§ AIM OF THE EXERCISE
Report each line of the entries below that includes "Texts".

-- INPUT RECORDS follows --

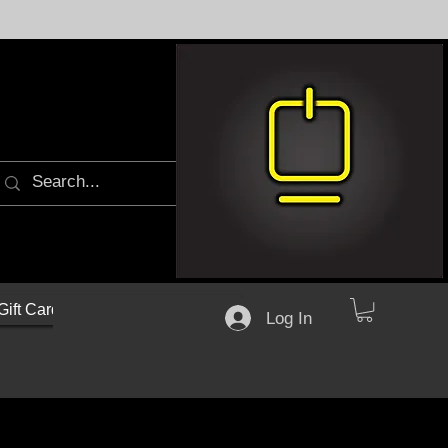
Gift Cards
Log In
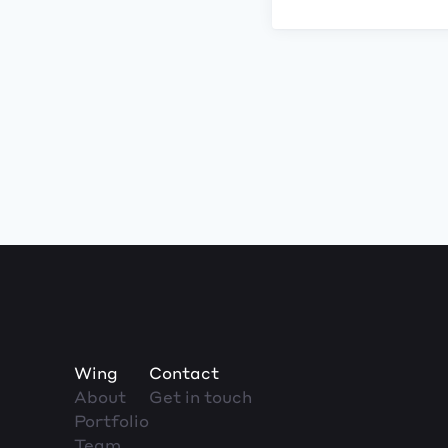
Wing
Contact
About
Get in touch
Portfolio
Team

-- INPUT RECORDS concluded --
-- INPUT RECORDS follows --

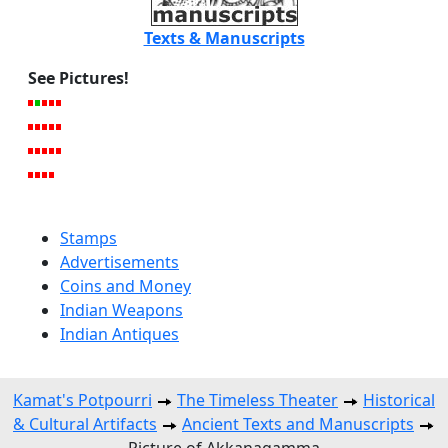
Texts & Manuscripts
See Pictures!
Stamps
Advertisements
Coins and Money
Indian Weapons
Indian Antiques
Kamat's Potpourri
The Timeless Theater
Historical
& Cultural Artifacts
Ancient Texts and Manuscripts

-- INPUT RECORDS concluded --

§ WRITTEN ANSWER
Texts & Manuscripts
Ancient Texts and Manuscripts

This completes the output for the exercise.